_Exercise goal:_
What is needed is a faithful copy of all the entries, with no pictures in it.

_Data extracts:_
↓

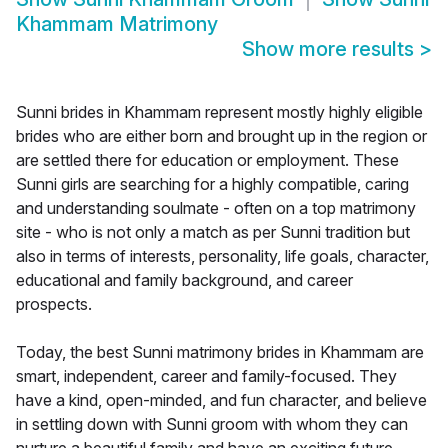
Khammam Matrimony
Show more results
>
Sunni brides in Khammam represent mostly highly eligible
brides who are either born and brought up in the region or
are settled there for education or employment. These
Sunni girls are searching for a highly compatible, caring
and understanding soulmate - often on a top matrimony
site - who is not only a match as per Sunni tradition but
also in terms of interests, personality, life goals, character,
educational and family background, and career
prospects.
Today, the best Sunni matrimony brides in Khammam are
smart, independent, career and family-focused. They
have a kind, open-minded, and fun character, and believe
in settling down with Sunni groom with whom they can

↑

_Exercise response:_
Khammam Matrimony
Show more results
>
Sunni brides in Khammam represent mostly highly eligible
brides who are either born and brought up in the region or
are settled there for education or employment. These
Sunni girls are searching for a highly compatible, caring
and understanding soulmate - often on a top matrimony
site - who is not only a match as per Sunni tradition but
also in terms of interests, personality, life goals, character,
educational and family background, and career
prospects.
Today, the best Sunni matrimony brides in Khammam are
smart, independent, career and family-focused. They
have a kind, open-minded, and fun character, and believe
in settling down with Sunni groom with whom they can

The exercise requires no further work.